But I would say again as far as the identification of research opportunities, the protocols for a large study such as the one that we just completed, a 10-year study on the use of oral antidiabetics, this was well known, well advertised by multiple clinics throughout the country, and patients had a chance to participate or not paricipate.

We had an ethical problem in that study, because it turned out that the treatment we thought was going to help was actually harming the patients, and this has led to a lot of discussion in and the medical

area.

But the fact that there was a study was widely circulated, that it involved multiple institutions across the country. That is what raised a serious question about how individuals who were not very sickdiabetics who didn't require insulin-might benefit from a new type of therapy.
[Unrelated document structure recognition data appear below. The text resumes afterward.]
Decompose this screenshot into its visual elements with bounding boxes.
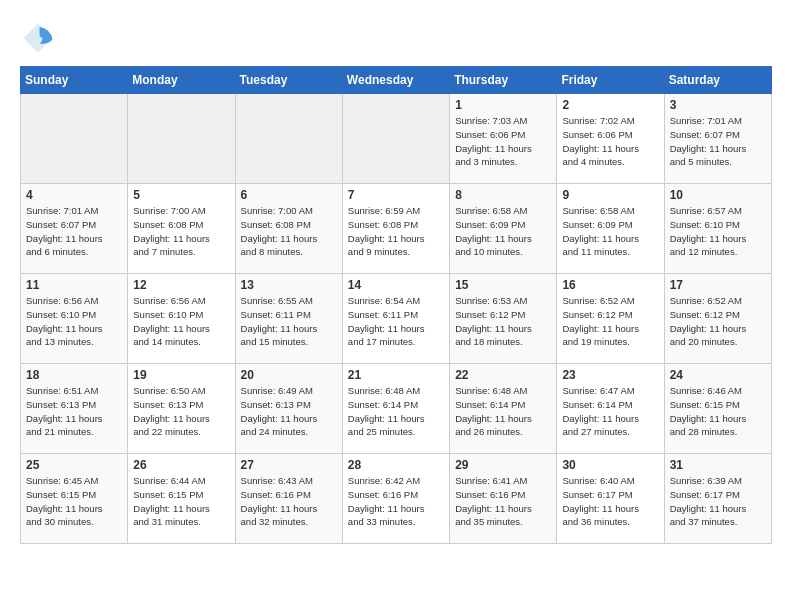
calendar-day: 13Sunrise: 6:55 AM Sunset: 6:11 PM Dayli… — [235, 274, 342, 364]
calendar-day: 11Sunrise: 6:56 AM Sunset: 6:10 PM Dayli… — [21, 274, 128, 364]
day-info: Sunrise: 6:58 AM Sunset: 6:09 PM Dayligh… — [455, 204, 551, 259]
calendar-header: SundayMondayTuesdayWednesdayThursdayFrid… — [21, 67, 772, 94]
day-number: 12 — [133, 278, 229, 292]
calendar-day — [128, 94, 235, 184]
calendar-week-5: 25Sunrise: 6:45 AM Sunset: 6:15 PM Dayli… — [21, 454, 772, 544]
calendar-day — [342, 94, 449, 184]
day-number: 29 — [455, 458, 551, 472]
calendar-day — [21, 94, 128, 184]
day-number: 17 — [670, 278, 766, 292]
weekday-header-wednesday: Wednesday — [342, 67, 449, 94]
weekday-header-friday: Friday — [557, 67, 664, 94]
calendar-day: 27Sunrise: 6:43 AM Sunset: 6:16 PM Dayli… — [235, 454, 342, 544]
day-number: 3 — [670, 98, 766, 112]
day-number: 30 — [562, 458, 658, 472]
day-info: Sunrise: 6:39 AM Sunset: 6:17 PM Dayligh… — [670, 474, 766, 529]
day-info: Sunrise: 6:55 AM Sunset: 6:11 PM Dayligh… — [241, 294, 337, 349]
day-info: Sunrise: 6:59 AM Sunset: 6:08 PM Dayligh… — [348, 204, 444, 259]
calendar-day: 5Sunrise: 7:00 AM Sunset: 6:08 PM Daylig… — [128, 184, 235, 274]
day-info: Sunrise: 6:58 AM Sunset: 6:09 PM Dayligh… — [562, 204, 658, 259]
calendar-day: 7Sunrise: 6:59 AM Sunset: 6:08 PM Daylig… — [342, 184, 449, 274]
calendar-day: 20Sunrise: 6:49 AM Sunset: 6:13 PM Dayli… — [235, 364, 342, 454]
weekday-header-monday: Monday — [128, 67, 235, 94]
calendar-day: 15Sunrise: 6:53 AM Sunset: 6:12 PM Dayli… — [450, 274, 557, 364]
day-number: 13 — [241, 278, 337, 292]
day-number: 16 — [562, 278, 658, 292]
calendar-week-2: 4Sunrise: 7:01 AM Sunset: 6:07 PM Daylig… — [21, 184, 772, 274]
day-number: 7 — [348, 188, 444, 202]
day-info: Sunrise: 6:50 AM Sunset: 6:13 PM Dayligh… — [133, 384, 229, 439]
calendar-day: 29Sunrise: 6:41 AM Sunset: 6:16 PM Dayli… — [450, 454, 557, 544]
day-info: Sunrise: 6:44 AM Sunset: 6:15 PM Dayligh… — [133, 474, 229, 529]
day-info: Sunrise: 6:41 AM Sunset: 6:16 PM Dayligh… — [455, 474, 551, 529]
calendar-day: 1Sunrise: 7:03 AM Sunset: 6:06 PM Daylig… — [450, 94, 557, 184]
day-number: 15 — [455, 278, 551, 292]
day-info: Sunrise: 6:57 AM Sunset: 6:10 PM Dayligh… — [670, 204, 766, 259]
day-info: Sunrise: 7:03 AM Sunset: 6:06 PM Dayligh… — [455, 114, 551, 169]
day-number: 31 — [670, 458, 766, 472]
logo — [20, 20, 60, 56]
day-number: 8 — [455, 188, 551, 202]
day-number: 22 — [455, 368, 551, 382]
day-number: 19 — [133, 368, 229, 382]
day-number: 18 — [26, 368, 122, 382]
calendar-day: 4Sunrise: 7:01 AM Sunset: 6:07 PM Daylig… — [21, 184, 128, 274]
day-info: Sunrise: 6:46 AM Sunset: 6:15 PM Dayligh… — [670, 384, 766, 439]
weekday-header-row: SundayMondayTuesdayWednesdayThursdayFrid… — [21, 67, 772, 94]
calendar-week-3: 11Sunrise: 6:56 AM Sunset: 6:10 PM Dayli… — [21, 274, 772, 364]
day-info: Sunrise: 6:48 AM Sunset: 6:14 PM Dayligh… — [455, 384, 551, 439]
weekday-header-thursday: Thursday — [450, 67, 557, 94]
day-info: Sunrise: 6:47 AM Sunset: 6:14 PM Dayligh… — [562, 384, 658, 439]
calendar-table: SundayMondayTuesdayWednesdayThursdayFrid… — [20, 66, 772, 544]
calendar-day: 30Sunrise: 6:40 AM Sunset: 6:17 PM Dayli… — [557, 454, 664, 544]
day-info: Sunrise: 7:02 AM Sunset: 6:06 PM Dayligh… — [562, 114, 658, 169]
day-info: Sunrise: 6:52 AM Sunset: 6:12 PM Dayligh… — [670, 294, 766, 349]
day-number: 20 — [241, 368, 337, 382]
day-number: 26 — [133, 458, 229, 472]
day-info: Sunrise: 6:51 AM Sunset: 6:13 PM Dayligh… — [26, 384, 122, 439]
calendar-week-1: 1Sunrise: 7:03 AM Sunset: 6:06 PM Daylig… — [21, 94, 772, 184]
calendar-day — [235, 94, 342, 184]
day-info: Sunrise: 6:45 AM Sunset: 6:15 PM Dayligh… — [26, 474, 122, 529]
day-number: 21 — [348, 368, 444, 382]
calendar-body: 1Sunrise: 7:03 AM Sunset: 6:06 PM Daylig… — [21, 94, 772, 544]
calendar-day: 8Sunrise: 6:58 AM Sunset: 6:09 PM Daylig… — [450, 184, 557, 274]
day-number: 25 — [26, 458, 122, 472]
day-info: Sunrise: 6:56 AM Sunset: 6:10 PM Dayligh… — [133, 294, 229, 349]
day-number: 28 — [348, 458, 444, 472]
generalblue-logo-icon — [20, 20, 56, 56]
weekday-header-saturday: Saturday — [664, 67, 771, 94]
calendar-day: 19Sunrise: 6:50 AM Sunset: 6:13 PM Dayli… — [128, 364, 235, 454]
day-number: 14 — [348, 278, 444, 292]
calendar-day: 6Sunrise: 7:00 AM Sunset: 6:08 PM Daylig… — [235, 184, 342, 274]
day-info: Sunrise: 6:40 AM Sunset: 6:17 PM Dayligh… — [562, 474, 658, 529]
calendar-day: 17Sunrise: 6:52 AM Sunset: 6:12 PM Dayli… — [664, 274, 771, 364]
day-info: Sunrise: 6:52 AM Sunset: 6:12 PM Dayligh… — [562, 294, 658, 349]
calendar-day: 2Sunrise: 7:02 AM Sunset: 6:06 PM Daylig… — [557, 94, 664, 184]
calendar-day: 18Sunrise: 6:51 AM Sunset: 6:13 PM Dayli… — [21, 364, 128, 454]
day-number: 27 — [241, 458, 337, 472]
day-info: Sunrise: 7:00 AM Sunset: 6:08 PM Dayligh… — [133, 204, 229, 259]
day-number: 23 — [562, 368, 658, 382]
day-info: Sunrise: 6:48 AM Sunset: 6:14 PM Dayligh… — [348, 384, 444, 439]
calendar-day: 12Sunrise: 6:56 AM Sunset: 6:10 PM Dayli… — [128, 274, 235, 364]
calendar-day: 31Sunrise: 6:39 AM Sunset: 6:17 PM Dayli… — [664, 454, 771, 544]
calendar-day: 3Sunrise: 7:01 AM Sunset: 6:07 PM Daylig… — [664, 94, 771, 184]
calendar-day: 28Sunrise: 6:42 AM Sunset: 6:16 PM Dayli… — [342, 454, 449, 544]
day-number: 1 — [455, 98, 551, 112]
calendar-day: 23Sunrise: 6:47 AM Sunset: 6:14 PM Dayli… — [557, 364, 664, 454]
day-number: 9 — [562, 188, 658, 202]
day-info: Sunrise: 7:01 AM Sunset: 6:07 PM Dayligh… — [670, 114, 766, 169]
day-info: Sunrise: 6:42 AM Sunset: 6:16 PM Dayligh… — [348, 474, 444, 529]
calendar-day: 21Sunrise: 6:48 AM Sunset: 6:14 PM Dayli… — [342, 364, 449, 454]
day-info: Sunrise: 7:01 AM Sunset: 6:07 PM Dayligh… — [26, 204, 122, 259]
calendar-week-4: 18Sunrise: 6:51 AM Sunset: 6:13 PM Dayli… — [21, 364, 772, 454]
day-number: 2 — [562, 98, 658, 112]
day-number: 24 — [670, 368, 766, 382]
calendar-day: 24Sunrise: 6:46 AM Sunset: 6:15 PM Dayli… — [664, 364, 771, 454]
day-info: Sunrise: 6:56 AM Sunset: 6:10 PM Dayligh… — [26, 294, 122, 349]
day-info: Sunrise: 6:43 AM Sunset: 6:16 PM Dayligh… — [241, 474, 337, 529]
calendar-day: 26Sunrise: 6:44 AM Sunset: 6:15 PM Dayli… — [128, 454, 235, 544]
page-header — [20, 20, 772, 56]
day-info: Sunrise: 7:00 AM Sunset: 6:08 PM Dayligh… — [241, 204, 337, 259]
It took us 10 years to unravel that one, and we did have people from all over the country who were involved in that, Senator Dominick.

Senator DOMINICK. Well, I don't mean to be particularly difficult on this-maybe I am being that way-but there seems to be such an emphasis on security these days. I don't know whether it is that people get sued if they do something wrong, doctors, hospitals, and clinics. This is a certain part of the problem, I know. It seems to me if a person is willing to volunteer for treatment, there isn't any reason in the world why they shouldn't have the right to go there. It is their money and life and health. Why shouldn't they have the right?
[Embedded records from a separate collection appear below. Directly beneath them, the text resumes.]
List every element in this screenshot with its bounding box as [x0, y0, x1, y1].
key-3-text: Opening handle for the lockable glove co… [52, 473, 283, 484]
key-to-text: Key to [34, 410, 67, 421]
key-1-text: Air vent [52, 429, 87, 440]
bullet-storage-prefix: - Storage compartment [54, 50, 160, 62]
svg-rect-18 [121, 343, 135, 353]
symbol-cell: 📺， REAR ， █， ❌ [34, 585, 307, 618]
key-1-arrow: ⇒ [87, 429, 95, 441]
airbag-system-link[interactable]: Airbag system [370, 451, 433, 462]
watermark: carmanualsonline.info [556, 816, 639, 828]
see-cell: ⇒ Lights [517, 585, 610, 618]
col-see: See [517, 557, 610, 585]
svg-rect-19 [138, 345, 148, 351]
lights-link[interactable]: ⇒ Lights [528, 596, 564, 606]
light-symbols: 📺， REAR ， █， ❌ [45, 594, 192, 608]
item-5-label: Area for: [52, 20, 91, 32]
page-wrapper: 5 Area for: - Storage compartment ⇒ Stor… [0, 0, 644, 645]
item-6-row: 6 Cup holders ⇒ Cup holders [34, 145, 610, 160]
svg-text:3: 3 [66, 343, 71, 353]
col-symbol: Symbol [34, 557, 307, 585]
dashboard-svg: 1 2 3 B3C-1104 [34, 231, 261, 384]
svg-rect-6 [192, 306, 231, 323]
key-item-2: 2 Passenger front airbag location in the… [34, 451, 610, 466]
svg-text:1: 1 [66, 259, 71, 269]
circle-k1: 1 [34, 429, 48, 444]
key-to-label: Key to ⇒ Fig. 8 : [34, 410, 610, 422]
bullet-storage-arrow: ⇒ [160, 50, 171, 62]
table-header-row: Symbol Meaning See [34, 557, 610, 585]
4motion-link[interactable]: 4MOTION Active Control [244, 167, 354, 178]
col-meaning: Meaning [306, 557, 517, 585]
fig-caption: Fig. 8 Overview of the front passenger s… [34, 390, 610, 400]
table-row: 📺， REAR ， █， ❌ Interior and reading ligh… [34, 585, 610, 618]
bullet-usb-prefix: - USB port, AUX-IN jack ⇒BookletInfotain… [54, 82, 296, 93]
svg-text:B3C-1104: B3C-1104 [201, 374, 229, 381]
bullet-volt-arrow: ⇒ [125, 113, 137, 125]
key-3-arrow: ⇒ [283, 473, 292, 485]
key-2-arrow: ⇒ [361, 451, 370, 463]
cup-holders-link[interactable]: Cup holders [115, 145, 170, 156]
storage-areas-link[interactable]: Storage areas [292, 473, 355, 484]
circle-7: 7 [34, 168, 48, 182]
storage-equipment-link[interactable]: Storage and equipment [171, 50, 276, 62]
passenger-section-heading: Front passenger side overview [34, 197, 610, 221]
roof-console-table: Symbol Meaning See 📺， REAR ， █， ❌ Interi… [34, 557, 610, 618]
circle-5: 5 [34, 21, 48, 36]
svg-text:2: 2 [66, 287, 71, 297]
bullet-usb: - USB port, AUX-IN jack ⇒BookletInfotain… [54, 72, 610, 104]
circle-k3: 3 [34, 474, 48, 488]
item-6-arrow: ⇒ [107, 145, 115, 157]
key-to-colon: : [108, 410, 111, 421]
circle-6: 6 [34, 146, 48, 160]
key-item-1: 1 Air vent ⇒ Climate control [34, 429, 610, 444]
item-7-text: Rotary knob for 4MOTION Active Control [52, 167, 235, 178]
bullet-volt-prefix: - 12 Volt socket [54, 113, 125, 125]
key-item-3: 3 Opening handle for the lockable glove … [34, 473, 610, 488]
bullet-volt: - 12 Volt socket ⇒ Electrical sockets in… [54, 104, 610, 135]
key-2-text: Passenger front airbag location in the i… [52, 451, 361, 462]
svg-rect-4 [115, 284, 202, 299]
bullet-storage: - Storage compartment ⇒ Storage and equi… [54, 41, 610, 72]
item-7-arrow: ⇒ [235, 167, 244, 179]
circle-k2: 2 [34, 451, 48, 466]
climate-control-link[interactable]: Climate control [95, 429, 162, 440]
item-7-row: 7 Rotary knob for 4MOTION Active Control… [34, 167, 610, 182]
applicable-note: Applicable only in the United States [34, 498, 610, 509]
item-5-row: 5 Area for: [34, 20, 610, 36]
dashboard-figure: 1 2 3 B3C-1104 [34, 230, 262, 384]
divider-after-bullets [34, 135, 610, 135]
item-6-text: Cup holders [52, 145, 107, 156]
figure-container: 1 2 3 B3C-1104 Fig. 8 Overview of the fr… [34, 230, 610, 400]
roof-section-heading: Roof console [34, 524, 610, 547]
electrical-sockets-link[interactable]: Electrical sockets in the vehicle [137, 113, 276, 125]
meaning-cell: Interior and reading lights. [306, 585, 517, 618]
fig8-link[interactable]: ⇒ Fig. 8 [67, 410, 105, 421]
Dr. DUVAL. No argument, Senator.

Senator DOMINICK. Yet, if you try and get any kind of an informational source from a hospital or from-well, I frankly have never tried the NIH, Dr. Marston, and I am sure that maybe things would be better there-but if you try to do it anywhere, they will tell you, "That is nothing but a bunch of quackery, and forget it," because it hasn't been proved in scientific journals.
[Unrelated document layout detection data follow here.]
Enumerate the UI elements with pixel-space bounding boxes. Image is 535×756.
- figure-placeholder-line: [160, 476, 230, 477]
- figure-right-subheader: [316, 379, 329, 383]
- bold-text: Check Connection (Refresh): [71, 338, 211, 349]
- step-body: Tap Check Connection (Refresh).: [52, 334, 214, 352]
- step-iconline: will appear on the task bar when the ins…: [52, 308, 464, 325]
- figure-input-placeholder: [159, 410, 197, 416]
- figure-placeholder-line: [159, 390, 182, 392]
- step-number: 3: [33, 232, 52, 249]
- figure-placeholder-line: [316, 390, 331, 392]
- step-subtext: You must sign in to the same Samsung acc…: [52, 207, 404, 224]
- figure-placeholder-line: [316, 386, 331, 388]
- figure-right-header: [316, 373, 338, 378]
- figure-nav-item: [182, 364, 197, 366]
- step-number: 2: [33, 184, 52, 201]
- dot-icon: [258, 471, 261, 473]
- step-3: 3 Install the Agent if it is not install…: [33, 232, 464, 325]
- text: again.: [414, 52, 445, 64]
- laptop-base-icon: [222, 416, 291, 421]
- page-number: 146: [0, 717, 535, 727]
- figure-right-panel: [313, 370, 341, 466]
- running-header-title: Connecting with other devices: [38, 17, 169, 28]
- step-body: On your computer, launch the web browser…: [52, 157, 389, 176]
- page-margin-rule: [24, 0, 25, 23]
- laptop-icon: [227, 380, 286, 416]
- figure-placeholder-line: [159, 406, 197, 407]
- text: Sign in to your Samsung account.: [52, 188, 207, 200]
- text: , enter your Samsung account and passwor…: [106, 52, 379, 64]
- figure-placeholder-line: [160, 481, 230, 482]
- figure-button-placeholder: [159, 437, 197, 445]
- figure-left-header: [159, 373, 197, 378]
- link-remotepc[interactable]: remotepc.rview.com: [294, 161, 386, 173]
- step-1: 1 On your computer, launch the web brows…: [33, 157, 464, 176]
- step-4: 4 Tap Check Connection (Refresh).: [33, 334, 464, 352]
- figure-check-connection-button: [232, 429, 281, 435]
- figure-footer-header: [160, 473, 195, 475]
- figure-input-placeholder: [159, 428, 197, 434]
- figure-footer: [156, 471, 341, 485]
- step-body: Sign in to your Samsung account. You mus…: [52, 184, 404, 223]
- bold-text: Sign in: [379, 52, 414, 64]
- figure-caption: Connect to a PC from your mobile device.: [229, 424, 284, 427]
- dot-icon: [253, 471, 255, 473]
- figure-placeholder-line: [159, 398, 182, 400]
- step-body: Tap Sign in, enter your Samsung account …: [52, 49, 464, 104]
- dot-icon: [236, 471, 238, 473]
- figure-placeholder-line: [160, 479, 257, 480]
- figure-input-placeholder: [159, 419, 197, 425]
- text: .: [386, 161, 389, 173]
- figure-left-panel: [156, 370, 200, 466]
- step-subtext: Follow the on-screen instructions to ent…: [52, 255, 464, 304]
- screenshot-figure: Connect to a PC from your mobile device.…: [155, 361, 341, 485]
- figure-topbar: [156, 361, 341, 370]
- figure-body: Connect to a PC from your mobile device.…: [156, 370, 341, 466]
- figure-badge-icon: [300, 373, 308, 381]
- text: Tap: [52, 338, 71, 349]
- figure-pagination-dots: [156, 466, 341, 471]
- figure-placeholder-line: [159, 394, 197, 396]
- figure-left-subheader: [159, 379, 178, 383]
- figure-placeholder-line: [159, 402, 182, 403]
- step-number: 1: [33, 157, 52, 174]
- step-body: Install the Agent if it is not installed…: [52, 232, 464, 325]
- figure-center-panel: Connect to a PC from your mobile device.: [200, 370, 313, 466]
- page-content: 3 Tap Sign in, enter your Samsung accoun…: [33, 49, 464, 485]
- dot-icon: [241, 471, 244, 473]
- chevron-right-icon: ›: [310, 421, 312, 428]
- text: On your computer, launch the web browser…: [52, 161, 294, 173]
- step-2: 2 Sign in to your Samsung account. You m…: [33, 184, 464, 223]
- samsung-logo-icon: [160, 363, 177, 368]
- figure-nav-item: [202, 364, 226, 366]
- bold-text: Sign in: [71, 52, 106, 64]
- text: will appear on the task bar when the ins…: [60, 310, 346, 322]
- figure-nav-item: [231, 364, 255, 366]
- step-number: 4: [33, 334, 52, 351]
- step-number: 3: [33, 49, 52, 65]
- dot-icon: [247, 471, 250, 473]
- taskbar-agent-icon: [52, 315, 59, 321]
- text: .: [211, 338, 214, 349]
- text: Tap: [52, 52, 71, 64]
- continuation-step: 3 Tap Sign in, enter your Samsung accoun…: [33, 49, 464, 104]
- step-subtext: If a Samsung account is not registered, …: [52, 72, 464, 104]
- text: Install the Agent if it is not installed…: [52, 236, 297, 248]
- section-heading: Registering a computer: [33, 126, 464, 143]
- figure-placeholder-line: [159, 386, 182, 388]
Who cares? It may be nothing but psychosomatic, but it might help. Dr. DUVAL. I am sure, Senator, we know there is no single answer to the profound observation you have just made. I would submit that, on balance, it is better to be conservative in the management of something that deals with human life.

It would be a difficult thing to answer in an area as profound as you have just raised.

Senator DOMINICK. Well, I recognize the need for some kind of discipline within all these professions, regardless of what they are in order to get some sound scientific results, but at the moment, people who tend to experiment on different theories are either not granted licenses or whatever grants they have had may have been cut off. I have two or three things of this kind that I know. Or they are forced to go to another country.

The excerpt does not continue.